[DATA FOR ANALYSIS]:

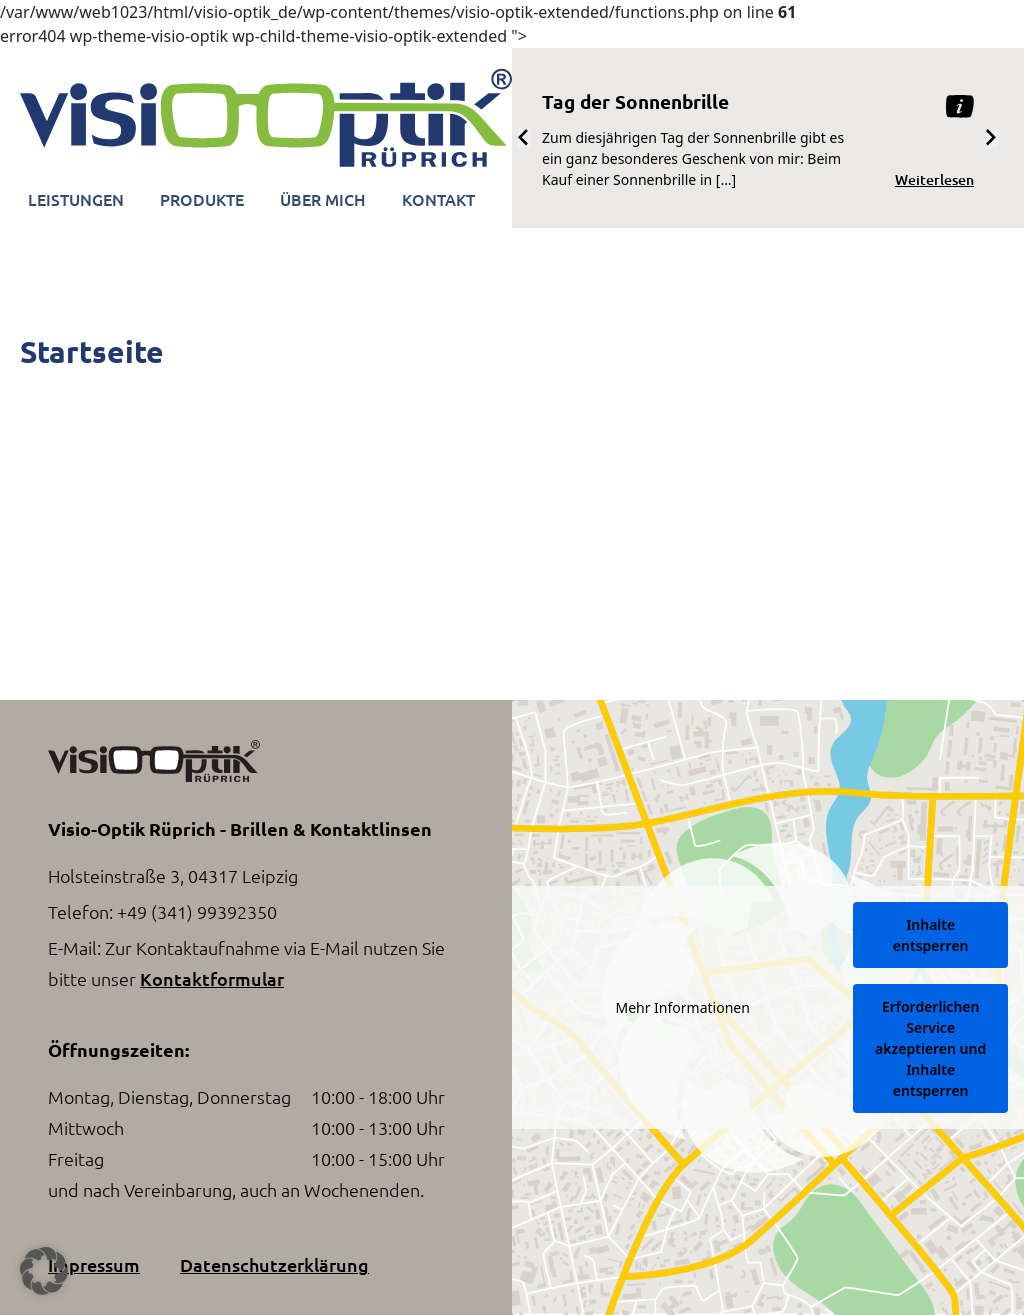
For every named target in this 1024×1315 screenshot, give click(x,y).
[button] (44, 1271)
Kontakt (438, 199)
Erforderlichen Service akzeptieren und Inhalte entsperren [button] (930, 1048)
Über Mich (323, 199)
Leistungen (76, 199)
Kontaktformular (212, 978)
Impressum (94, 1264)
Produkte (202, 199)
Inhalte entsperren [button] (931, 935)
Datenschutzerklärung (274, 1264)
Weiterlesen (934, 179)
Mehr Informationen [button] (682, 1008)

[REQUIREMENT]: Except for the pictures, print the data above exactly.

[RESULT FOR THIS TASK]:
For every named target in this 1024×1315 screenshot, give click(x,y).
[button] (44, 1271)
Kontakt (438, 199)
Erforderlichen Service akzeptieren und Inhalte entsperren [button] (930, 1048)
Über Mich (323, 199)
Leistungen (76, 199)
Kontaktformular (212, 978)
Impressum (94, 1264)
Produkte (202, 199)
Inhalte entsperren [button] (931, 935)
Datenschutzerklärung (274, 1264)
Weiterlesen (934, 179)
Mehr Informationen [button] (682, 1008)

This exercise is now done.